Publié le 3 Octobre 2016 par Lurdo dans Critiques éclair, Cinéma, Oktorrorfest, Review, Halloween, Horreur, Fantastique

Halloween approche lentement, et comme tous les ans, c'est l'heure de l'Oktorrorfest sur le blog des Téléphages Anonymes, avec au programme un marathon de cinéma fantastique et d'horreur pendant un peu moins de deux mois, de mi-Septembre à début Novembre...

Deep Dark :

Artiste raté en panne d'inspiration, Herman (Sean McGrath) parvient à convaincre son oncle (John Nielsen), lui-même artiste torturé (mais au succès nettement plus important), de l'aider dans sa carrière : celui-ci lui loue son ancien appartement, depuis inoccupé, et dans lequel Herman découvre bien vite un trou dans un mur. De l'autre côté de ce trou, une voix désincarnée qui, bien vite, devient la muse d'Herman, et le propulse vers les sommets. Mais plus Herman se laisse porter par cette relation, plus le trou s'agrandit, et plus la voix devient jalouse et possessive...

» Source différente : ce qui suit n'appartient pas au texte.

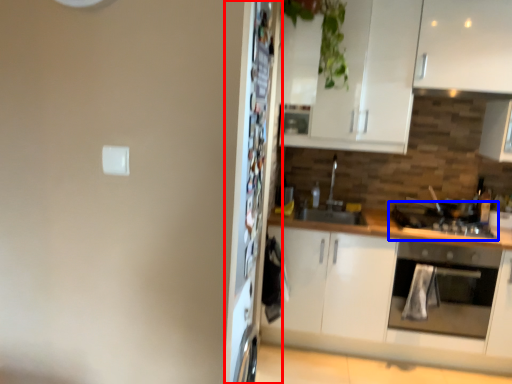 Question: Which object is closer to the camera taking this photo, fridge (highlighted by a red box) or gas stove (highlighted by a blue box)?

Choices:
 (A) fridge
 (B) gas stove

Answer: (A) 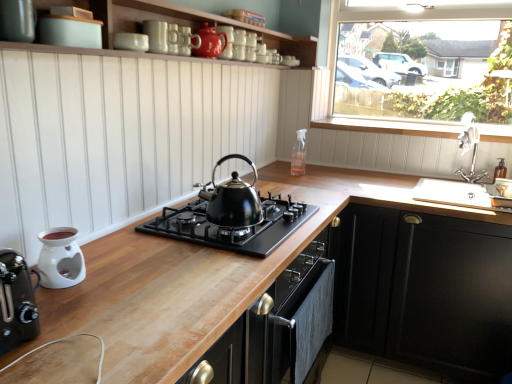 Question: Is white glossy oil burner at lower left, the fourth appliance in the right-to-left sequence, inside black matte cabinet at lower right?

Choices:
 (A) no
 (B) yes

Answer: (A)

Question: Is the depth of black matte cabinet at lower right less than that of white glossy oil burner at lower left, the fourth appliance in the right-to-left sequence?

Choices:
 (A) no
 (B) yes

Answer: (A)

Question: Can you confirm if black matte cabinet at lower right is taller than white glossy oil burner at lower left, the first appliance from the left?

Choices:
 (A) yes
 (B) no

Answer: (A)

Question: Is black matte cabinet at lower right oriented away from white glossy oil burner at lower left, the first appliance from the left?

Choices:
 (A) no
 (B) yes

Answer: (A)

Question: From the image's perspective, is black matte cabinet at lower right on top of white glossy oil burner at lower left, which is the 4th appliance in top-to-bottom order?

Choices:
 (A) yes
 (B) no

Answer: (B)

Question: Is black matte cabinet at lower right aimed at white glossy oil burner at lower left, the first appliance from the left?

Choices:
 (A) no
 (B) yes

Answer: (B)

Question: Is white matte wood shelf at upper center smaller than silver metallic faucet at upper right?

Choices:
 (A) yes
 (B) no

Answer: (B)

Question: From a real-world perspective, is white matte wood shelf at upper center physically below silver metallic faucet at upper right?

Choices:
 (A) yes
 (B) no

Answer: (B)

Question: From the image's perspective, would you say white matte wood shelf at upper center is positioned over silver metallic faucet at upper right?

Choices:
 (A) no
 (B) yes

Answer: (B)

Question: Can you confirm if white matte wood shelf at upper center is taller than silver metallic faucet at upper right?

Choices:
 (A) yes
 (B) no

Answer: (B)

Question: Considering the relative sizes of white matte wood shelf at upper center and silver metallic faucet at upper right in the image provided, is white matte wood shelf at upper center wider than silver metallic faucet at upper right?

Choices:
 (A) yes
 (B) no

Answer: (A)

Question: Is white matte wood shelf at upper center not inside silver metallic faucet at upper right?

Choices:
 (A) no
 (B) yes

Answer: (B)

Question: Considering the relative sizes of silver metallic faucet at upper right and clear glass spray bottle at upper center, which appears as the 1th appliance when viewed from the back, in the image provided, is silver metallic faucet at upper right thinner than clear glass spray bottle at upper center, which appears as the 1th appliance when viewed from the back,?

Choices:
 (A) yes
 (B) no

Answer: (B) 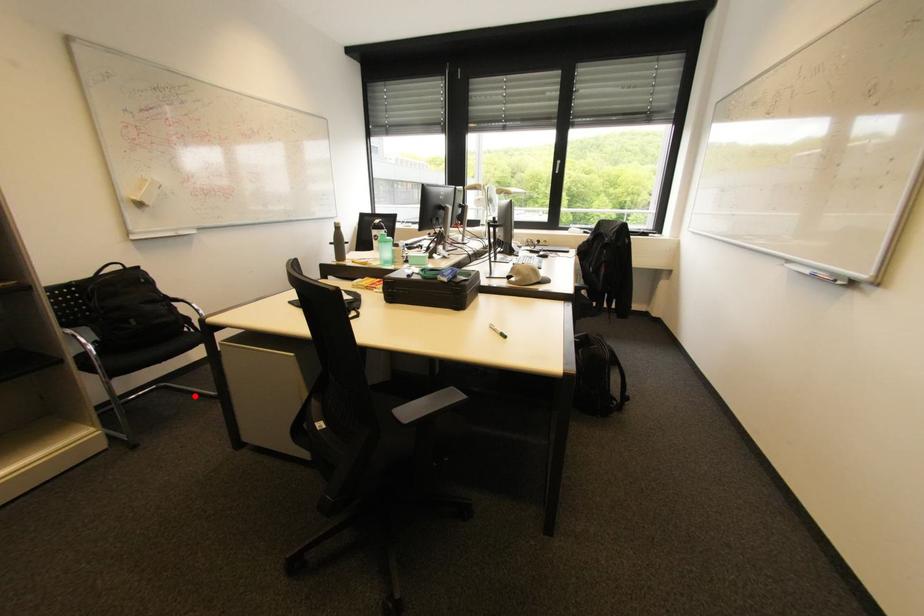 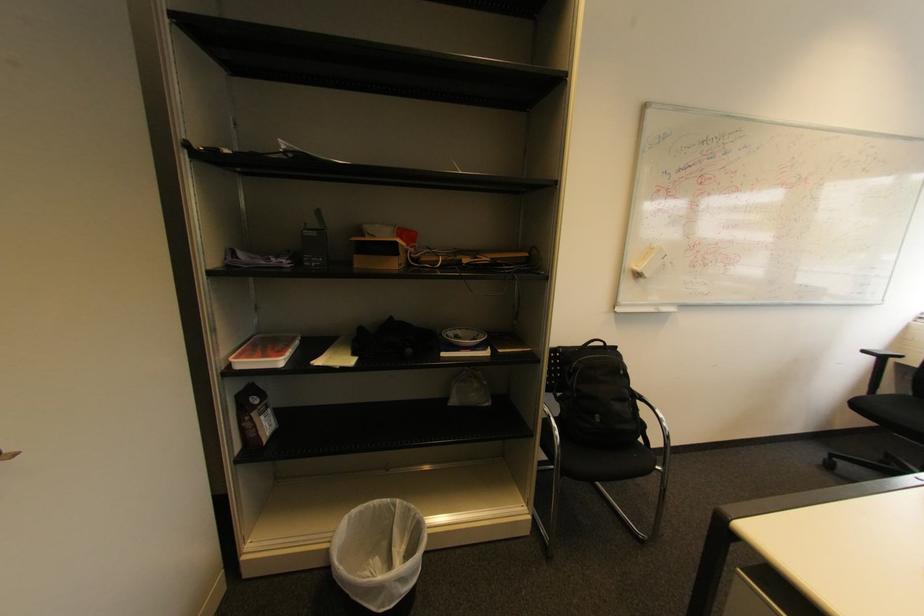 Locate, in the second image, the point that corresponds to the highlighted location in the first image.

(611, 506) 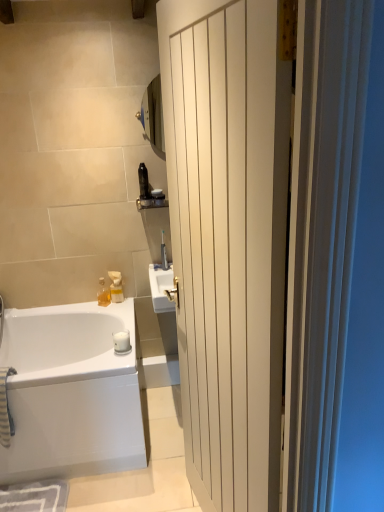 Question: Is translucent plastic soap dispenser at upper center, placed as the 3th toiletry when sorted from top to bottom, far from white glossy bathtub at lower left?

Choices:
 (A) no
 (B) yes

Answer: (A)

Question: Is translucent plastic soap dispenser at upper center, which appears as the second toiletry when viewed from the left, facing towards white glossy bathtub at lower left?

Choices:
 (A) no
 (B) yes

Answer: (A)

Question: Can you confirm if translucent plastic soap dispenser at upper center, which is counted as the second toiletry, starting from the bottom, is smaller than white glossy bathtub at lower left?

Choices:
 (A) yes
 (B) no

Answer: (A)

Question: Is translucent plastic soap dispenser at upper center, which appears as the second toiletry when viewed from the left, positioned with its back to white glossy bathtub at lower left?

Choices:
 (A) no
 (B) yes

Answer: (A)

Question: Is translucent plastic soap dispenser at upper center, which is counted as the second toiletry, starting from the bottom, not inside white glossy bathtub at lower left?

Choices:
 (A) yes
 (B) no

Answer: (A)

Question: Considering the relative sizes of translucent plastic soap dispenser at upper center, which appears as the second toiletry when viewed from the left, and white glossy bathtub at lower left in the image provided, is translucent plastic soap dispenser at upper center, which appears as the second toiletry when viewed from the left, wider than white glossy bathtub at lower left?

Choices:
 (A) yes
 (B) no

Answer: (B)

Question: Is matte black toothbrush at upper center, arranged as the fourth toiletry when viewed from the left, outside translucent plastic soap dispenser at upper center, the 3th toiletry from the right?

Choices:
 (A) yes
 (B) no

Answer: (A)

Question: From the image's perspective, would you say matte black toothbrush at upper center, the 1th toiletry viewed from the right, is shown under translucent plastic soap dispenser at upper center, which is counted as the second toiletry, starting from the bottom?

Choices:
 (A) yes
 (B) no

Answer: (B)

Question: Considering the relative sizes of matte black toothbrush at upper center, arranged as the fourth toiletry when viewed from the left, and translucent plastic soap dispenser at upper center, which appears as the second toiletry when viewed from the left, in the image provided, is matte black toothbrush at upper center, arranged as the fourth toiletry when viewed from the left, wider than translucent plastic soap dispenser at upper center, which appears as the second toiletry when viewed from the left,?

Choices:
 (A) yes
 (B) no

Answer: (A)

Question: Is matte black toothbrush at upper center, the 1th toiletry viewed from the right, next to translucent plastic soap dispenser at upper center, which is counted as the second toiletry, starting from the bottom?

Choices:
 (A) yes
 (B) no

Answer: (B)

Question: Is matte black toothbrush at upper center, the 1th toiletry viewed from the right, thinner than translucent plastic soap dispenser at upper center, placed as the 3th toiletry when sorted from top to bottom?

Choices:
 (A) no
 (B) yes

Answer: (A)

Question: Can you confirm if matte black toothbrush at upper center, the 1th toiletry viewed from the right, is positioned to the right of translucent plastic soap dispenser at upper center, which appears as the second toiletry when viewed from the left?

Choices:
 (A) yes
 (B) no

Answer: (A)

Question: Considering the relative sizes of satin nickel faucet at upper center and black plastic bottle at upper center, which ranks as the first toiletry in top-to-bottom order, in the image provided, is satin nickel faucet at upper center taller than black plastic bottle at upper center, which ranks as the first toiletry in top-to-bottom order,?

Choices:
 (A) no
 (B) yes

Answer: (B) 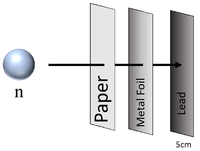 Locate an element on the screen. Image resolution: width=200 pixels, height=151 pixels. one piece of paper is located at coordinates (107, 119). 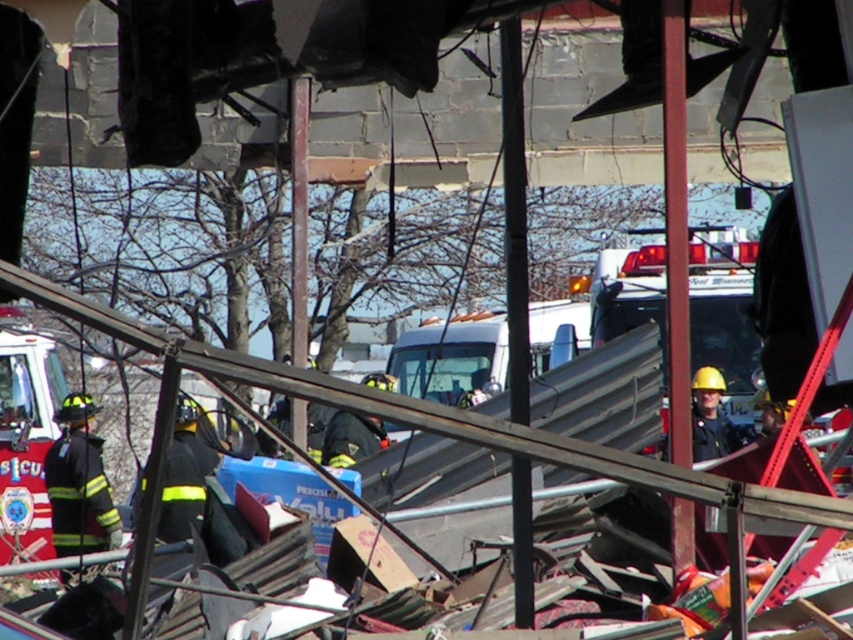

Avec un tel concept - un Glory Hole démoniaque et sanguinaire qui parle ! - et une telle affiche, il y avait de quoi s'attendre ici à quelque chose de totalement transgressif et déjanté, ou bien à un métrage bizarre et dérangeant, à la Cronenberg/Lynch.

Et pourtant, si le métrage se regarde sans problème, difficile de ne pas rester sur sa faim.

La faute à un récit qui reste assez balisé, et met un temps certain à démarrer. Résultat : le potentiel de départ n'est jamais vraiment exploité, les personnages secondaires disparaissent sans n'avoir servi à rien (la voisine envahissante, la mère, l'oncle...), le trou semble à la fois bien trop inoffensif et cliché (avec son comportement typique de la petite amie jalouse), et on finit par avoir l'impression d'avoir déjà vu ce récit, en tout aussi peu marquant, dans un épisode des Contes de la Crypte, ou dans une anthologie équivalente.

Et quand arrive la fin, et que la tension monte d'un cran, le film semble vouloir virer au grand n'importe quoi gore... mais il se refuse à vraiment franchir le pas, et se finit en semi-queue de poisson.

Pas assez glauque, pas assez dérangeant, pas assez assumé, bref, tout simplement pas assez.

De justesse, un tout petit 3/6, tout de même, parce que cela reste assez maîtrisé dans sa mise en images.